___ Material to process ___
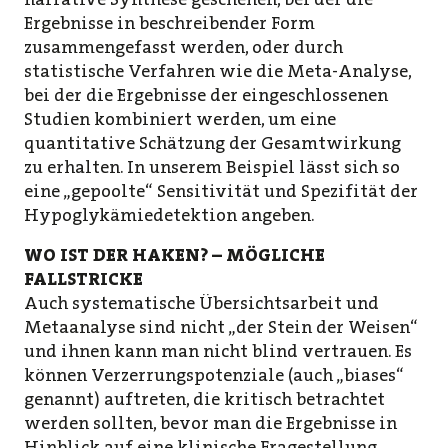
Ergebnisse in beschreibender Form
zusammengefasst werden, oder durch
statistische Verfahren wie die Meta-Analyse,
bei der die Ergebnisse der eingeschlossenen
Studien kombiniert werden, um eine
quantitative Schätzung der Gesamtwirkung
zu erhalten. In unserem Beispiel lässt sich so
eine „gepoolte“ Sensitivität und Spezifität der
Hypoglykämiedetektion angeben.
WO IST DER HAKEN? – MÖGLICHE
FALLSTRICKE
Auch systematische Übersichtsarbeit und
Metaanalyse sind nicht „der Stein der Weisen“
und ihnen kann man nicht blind vertrauen. Es
können Verzerrungspotenziale (auch „biases“
genannt) auftreten, die kritisch betrachtet
werden sollten, bevor man die Ergebnisse in
Hinblick auf eine klinische Fragestellung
___
In the records, which lines use the word "nicht"? Report them.

### Exercise output:
Metaanalyse sind nicht „der Stein der Weisen“
und ihnen kann man nicht blind vertrauen. Es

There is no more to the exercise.